Devant les élus le mercredi 8 avril, le ministre du Commerce extérieur est revenu sur une réalité préoccupante : la déconnexion persistante entre les cours mondiaux du cacao et la rémunération des producteurs locaux en République démocratique du Congo. Une situation qui fragilise davantage une filière déjà exposée à de multiples vulnérabilités.
Il a souligné que, malgré les dynamiques internationales, les difficultés internes pèsent lourdement sur la compétitivité du cacao congolais. « Il s’agit, premièrement, de la fragmentation de l’offre », a-t-il expliqué, pointant un manque de structuration des coopératives qui affaiblit le pouvoir de négociation des producteurs.
À cela s’ajoute « le déficit de qualité et de transformation », a poursuivi le ministre, relevant que le cacao congolais est encore majoritairement exporté à l’état brut, sans respect optimal des standards, ce qui pénalise son positionnement sur le marché international.
Le troisième facteur évoqué concerne les contraintes logistiques. « Enfin, le calvaire logistique » freine considérablement la filière, a-t-il insisté, évoquant notamment l’insuffisance d’infrastructures de transport et de stockage, obligeant les producteurs à céder leurs récoltes à des prix bas.
Face à ce tableau, le ministre entend privilégier une approche fondée sur les mécanismes du marché, plutôt que sur une régulation stricte des prix, jugée contre-productive à long terme.
– Une stratégie tournée vers la valorisation et l’ouverture des marchés –
Pour inverser la tendance, il a détaillé une stratégie articulée autour de trois axes majeurs.

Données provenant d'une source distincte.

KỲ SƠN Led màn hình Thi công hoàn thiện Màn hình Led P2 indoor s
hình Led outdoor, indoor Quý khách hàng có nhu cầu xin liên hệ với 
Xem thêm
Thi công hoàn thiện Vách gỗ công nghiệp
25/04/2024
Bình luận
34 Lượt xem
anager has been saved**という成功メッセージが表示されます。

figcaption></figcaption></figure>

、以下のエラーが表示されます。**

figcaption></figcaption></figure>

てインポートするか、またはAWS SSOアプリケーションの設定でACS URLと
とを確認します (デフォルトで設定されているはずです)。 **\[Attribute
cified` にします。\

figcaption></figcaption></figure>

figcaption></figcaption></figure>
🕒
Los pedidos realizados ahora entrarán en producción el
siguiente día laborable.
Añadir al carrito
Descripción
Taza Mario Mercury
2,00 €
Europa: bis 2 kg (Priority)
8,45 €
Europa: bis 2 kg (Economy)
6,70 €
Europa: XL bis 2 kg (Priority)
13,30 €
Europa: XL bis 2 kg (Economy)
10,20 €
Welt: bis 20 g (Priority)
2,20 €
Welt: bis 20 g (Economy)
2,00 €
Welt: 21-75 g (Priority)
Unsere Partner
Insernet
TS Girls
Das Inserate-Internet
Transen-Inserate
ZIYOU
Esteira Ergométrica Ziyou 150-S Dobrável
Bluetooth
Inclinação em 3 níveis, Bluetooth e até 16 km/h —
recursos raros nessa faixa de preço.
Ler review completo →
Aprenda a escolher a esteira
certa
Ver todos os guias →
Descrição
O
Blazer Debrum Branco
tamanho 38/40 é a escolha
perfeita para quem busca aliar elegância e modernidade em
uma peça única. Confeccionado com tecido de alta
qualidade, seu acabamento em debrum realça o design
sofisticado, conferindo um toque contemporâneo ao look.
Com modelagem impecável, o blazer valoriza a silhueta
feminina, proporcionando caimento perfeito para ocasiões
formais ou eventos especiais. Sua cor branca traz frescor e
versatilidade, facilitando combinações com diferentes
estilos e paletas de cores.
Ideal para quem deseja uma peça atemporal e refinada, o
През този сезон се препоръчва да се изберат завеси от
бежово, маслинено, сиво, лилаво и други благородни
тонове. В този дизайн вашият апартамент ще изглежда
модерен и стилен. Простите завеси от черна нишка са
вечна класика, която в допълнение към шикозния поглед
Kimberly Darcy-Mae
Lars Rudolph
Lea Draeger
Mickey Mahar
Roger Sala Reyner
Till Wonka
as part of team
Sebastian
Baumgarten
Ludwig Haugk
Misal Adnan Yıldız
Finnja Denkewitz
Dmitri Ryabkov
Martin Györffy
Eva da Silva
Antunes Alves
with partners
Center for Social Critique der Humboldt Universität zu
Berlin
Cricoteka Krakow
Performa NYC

Le premier repose sur la diversification des débouchés, avec une ouverture vers des marchés tels que la Chine, le Royaume-Uni, les Émirats arabes unis et les États-Unis.
Le second pilier concerne l’amélioration de la qualité. Le ministre Paluku a insisté sur la nécessité de renforcer les capacités des producteurs et des exportateurs, notamment en matière de normes sanitaires et phytosanitaires, condition essentielle pour accéder directement aux grands acheteurs internationaux.
Le troisième axe vise à accroître les capacités productives, en mettant l’accent sur la transformation locale du cacao. Une orientation qui permettrait non seulement de capter davantage de valeur ajoutée, mais aussi de consolider le pouvoir de négociation des producteurs.
Le rôle des institutions d’appui a également été mis en avant, notamment celui de l’Agence nationale pour la promotion des exportations (ANAPEX) et l’intégration du pays à l’Organisation internationale du cacao (ICCO).
Le membre du gouvernement mise sur la promotion du cacao aromatique, un segment à forte valeur ajoutée dont « la tonne peut atteindre 10 000 dollars, contre environ 3 000 dollars pour le cacao ordinaire », a souligné le ministre.
Il a annoncé qu’une campagne de sensibilisation sera menée dans plusieurs zones de production, notamment à Beni au Nord-Kivu, en Ituri et dans le Grand Équateur, afin d’accompagner les acteurs locaux vers une montée en gamme durable.